Which animals have blue tongues and why
Bluetongue is a non-contagious infectious disease that is transmitted by stinging insects. The pathogen is the Bluetongue virus, an orbivirus that occurs in 24 different serotypes. The virus is not dangerous to humans. Meat and dairy products can be consumed without hesitation. Sheep and cattle, and rarely goats, are affected by bluetongue disease. Bluetongue is a notifiable animal disease.
The disease is transmitted by various Culicoides mosquitoes (approx. 1-3 mm in size) from the midges family. In Germany, the Netherlands and Belgium, Culicoides dewulfi is the main vector. These sucking insects ingest the virus that is circulating in the blood of an already infected animal and transfer it to another animal when it is stung.
The disease occurs predominantly during the summer rainy season. This seasonal manifestation of the disease is closely related to the flight time of the Culex mosquitoes. The epidemic climaxes are therefore in warm, humid weather and during the swarming period. The mosquitoes still fly at temperatures of up to around 8 ° C and are mainly active between dusk and dawn.

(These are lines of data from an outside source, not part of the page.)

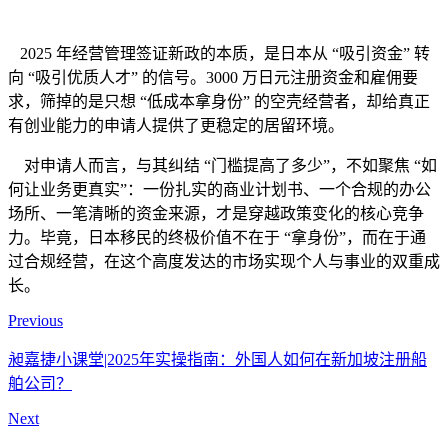
2025 年经营管理签证新政的本质，是日本从 “吸引资金” 转
向 “吸引优质人才” 的信号。3000 万日元注册资金和雇佣要
求，筛掉的是只想 “低成本拿身份” 的空壳经营者，却给真正
有创业能力的申请人提供了更稳定的居留环境。
对申请人而言，与其纠结 “门槛提高了多少”，不如聚焦 “如
何让业务更真实”：一份扎实的商业计划书、一个合规的办公
场所、一笔清晰的资金来源，才是穿越政策变化的核心竞争
力。毕竟，日本移民的终极价值不在于 “拿身份”，而在于通
过合规经营，在这个高度发达的市场实现个人与事业的双重成
长。
Previous
昶嘉捷小课堂|2025年实操指南：外国人如何在新加坡注册船
舶公司？
Next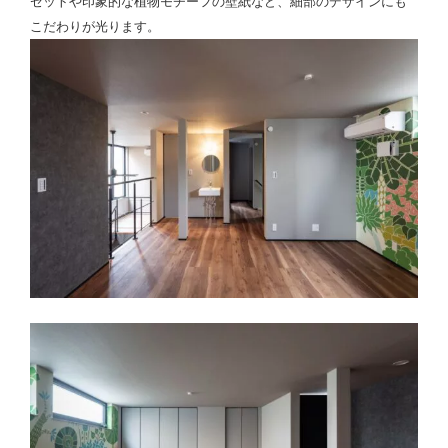
ゼットや印象的な植物モチーフの壁紙など、細部のデザインにも
こだわりが光ります。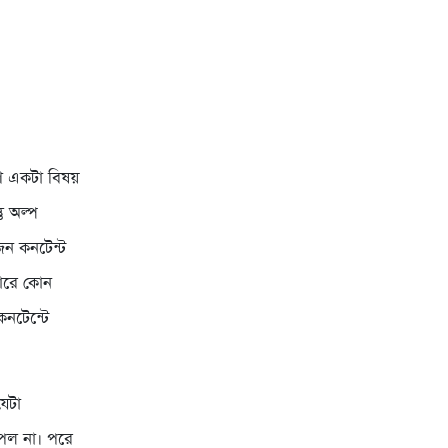
রণ একটা বিষয়
ু অল্প
জন কনটেন্ট
পারে কোন
কনটেন্টে
েটা
েল না। পরে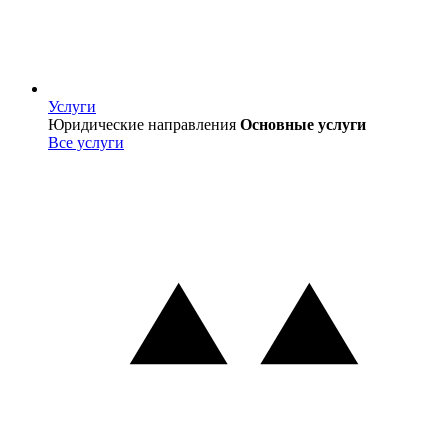
Услуги
Услуги
Юридические направления
Основные услуги
Все услуги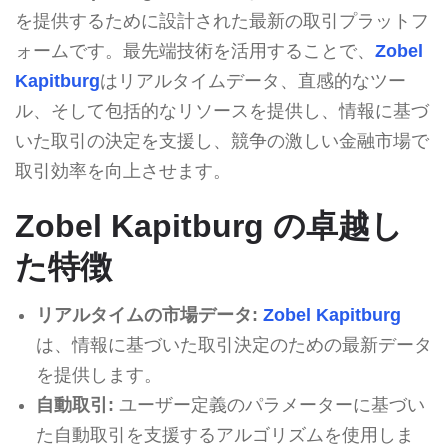
を提供するために設計された最新の取引プラットフ
ォームです。最先端技術を活用することで、
Zobel
Kapitburg
はリアルタイムデータ、直感的なツー
ル、そして包括的なリソースを提供し、情報に基づ
いた取引の決定を支援し、競争の激しい金融市場で
取引効率を向上させます。
Zobel Kapitburg の卓越し
た特徴
リアルタイムの市場データ:
Zobel Kapitburg
は、情報に基づいた取引決定のための最新データ
を提供します。
自動取引:
ユーザー定義のパラメーターに基づい
た自動取引を支援するアルゴリズムを使用しま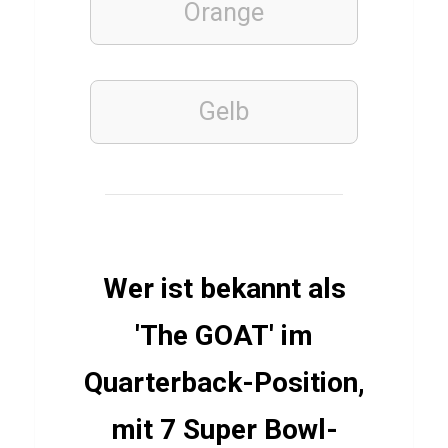
e
Orange
n
i
m
Gelb
F
i
t
n
e
s
Wer ist bekannt als
s
'The GOAT' im
Quarterback-Position,
GESCHICHTE
Q
mit 7 Super Bowl-
u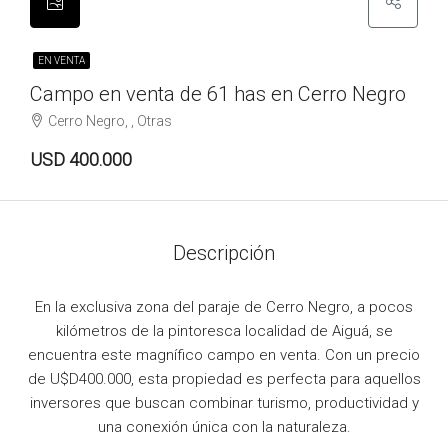
EN VENTA
Campo en venta de 61 has en Cerro Negro
Cerro Negro, , Otras
USD 400.000
Descripción
En la exclusiva zona del paraje de Cerro Negro, a pocos
kilómetros de la pintoresca localidad de Aiguá, se
encuentra este magnífico campo en venta. Con un precio
de U$D400.000, esta propiedad es perfecta para aquellos
inversores que buscan combinar turismo, productividad y
una conexión única con la naturaleza.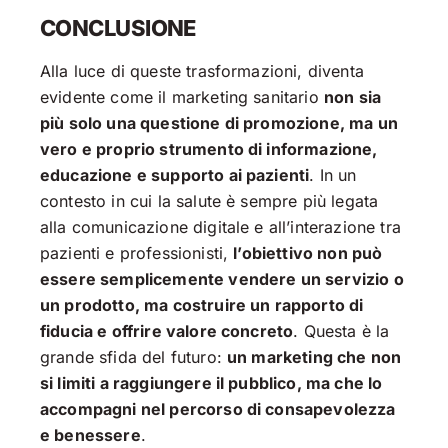
CONCLUSIONE
Alla luce di queste trasformazioni, diventa
evidente come il marketing sanitario
non sia
più solo una questione di promozione, ma un
vero e proprio strumento di informazione,
educazione e supporto ai pazienti
. In un
contesto in cui la salute è sempre più legata
alla comunicazione digitale e all’interazione tra
pazienti e professionisti,
l’obiettivo non può
essere semplicemente vendere un servizio o
un prodotto, ma costruire un rapporto di
fiducia e offrire valore concreto
. Questa è la
grande sfida del futuro:
un marketing che non
si limiti a raggiungere il pubblico, ma che lo
accompagni nel percorso di consapevolezza
e benessere
.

Infected mosquitoes can be moved up to 200 km by winds and then spread the pathogen in the new location.
Symptoms and Diagnosis
As a cyclical general disease with an incubation time of between 1 and 8 days in sheep and 5 to 12 days in cattle, it shows the following appearance: Sometimes restless gait, as well as teat necrosis. The udder skin turns dark and dies. The changes to the muzzle and coronet heal within a few days, the necroses on the udder remain visible for a long time. Sheep show symptoms such as fever, apathy, swelling and cyanosis in the mouth and tongue. The coronary hem on the claws reddens and becomes painful, lameness can result.

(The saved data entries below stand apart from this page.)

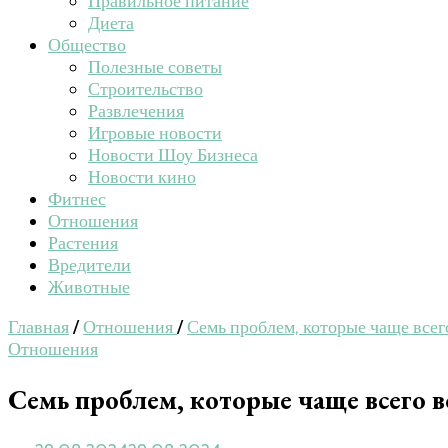
Правильное питание
Диета
Общество
Полезные советы
Строительство
Развлечения
Игровые новости
Новости Шоу Бизнеса
Новости кино
Фитнес
Отношения
Растения
Вредители
Животные
Главная
/
Отношения
/
Семь проблем, которые чаще всего
Отношения
Семь проблем, которые чаще всего во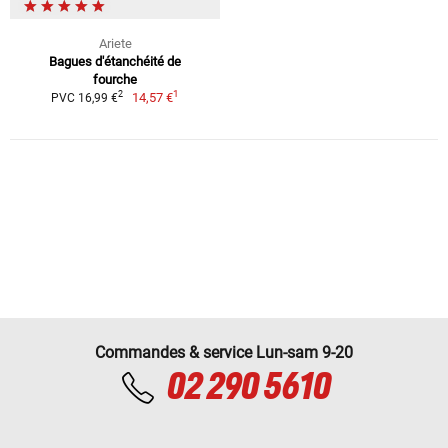
Ariete
Bagues d'étanchéité de
fourche
1
2
14,57 €
PVC 16,99 €
Commandes & service Lun-sam 9-20
02 290 5610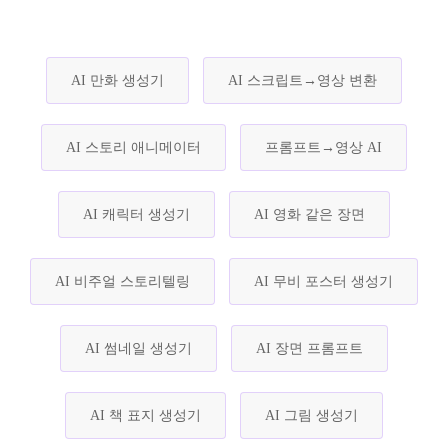
AI 만화 생성기
AI 스크립트→영상 변환
AI 스토리 애니메이터
프롬프트→영상 AI
AI 캐릭터 생성기
AI 영화 같은 장면
AI 비주얼 스토리텔링
AI 무비 포스터 생성기
AI 썸네일 생성기
AI 장면 프롬프트
AI 책 표지 생성기
AI 그림 생성기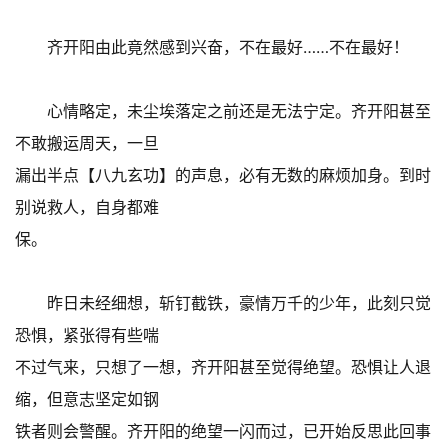
齐开阳由此竟然感到兴奋，不在最好……不在最好！
心情略定，未尘埃落定之前还是无法宁定。齐开阳甚至
不敢搬运周天，一旦
漏出半点【八九玄功】的声息，必有无数的麻烦加身。到时
别说救人，自身都难
保。
昨日未经细想，斩钉截铁，豪情万千的少年，此刻只觉
恐惧，紧张得有些喘
不过气来，只想了一想，齐开阳甚至觉得绝望。恐惧让人退
缩，但意志坚定如钢
铁者则会警醒。齐开阳的绝望一闪而过，已开始反思此回事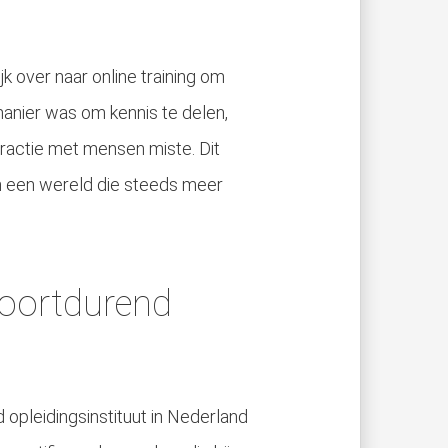
 over naar online training om
anier was om kennis te delen,
teractie met mensen miste. Dit
in een wereld die steeds meer
Voortdurend
opleidingsinstituut in Nederland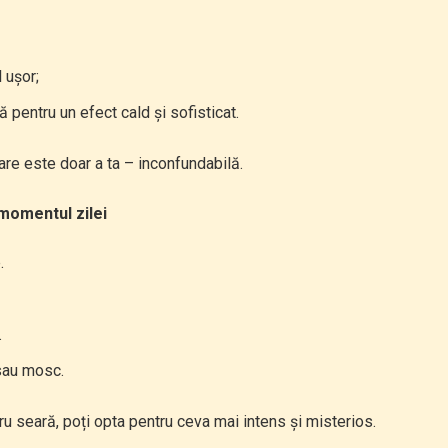
 ușor;
 pentru un efect cald și sofisticat.
re este doar a ta – inconfundabilă.
 momentul zilei
.
.
sau mosc.
ru seară, poți opta pentru ceva mai intens și misterios.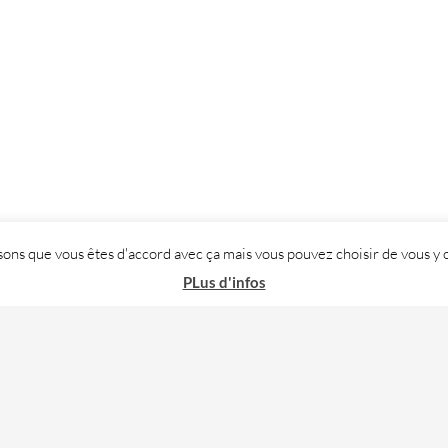
posons que vous êtes d'accord avec ça mais vous pouvez choisir de vous
PLus d'infos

According to the Friedrich Loeffler Institute, a typical clinical picture is usually only found in sheep. But even with this species, no reliable diagnosis can be made on the basis of the clinical picture. Very similar symptoms are also caused by other viral infectious agents such as the foot and mouth disease virus, Akabane virus, or border disease virus.
Since the bluetongue virus is associated with red blood cells, whole blood should be used for laboratory testing. There is both direct pathogen detection and indirect antibody detection.
Consequences for animal owners: situation in Rhineland-Palatinate
Bluetongue serotype 8 (BTV-8) was detected in December 2018 in Ottersweier in Baden-Württemberg (district of Rastatt) and in January 2019 also in companies in Rhineland-Palatinate. Restriction areas with a minimum radius of 150 km were set up around the outbreak operations, which affect the whole of Rhineland-Palatinate. The restricted area must be maintained for at least two years.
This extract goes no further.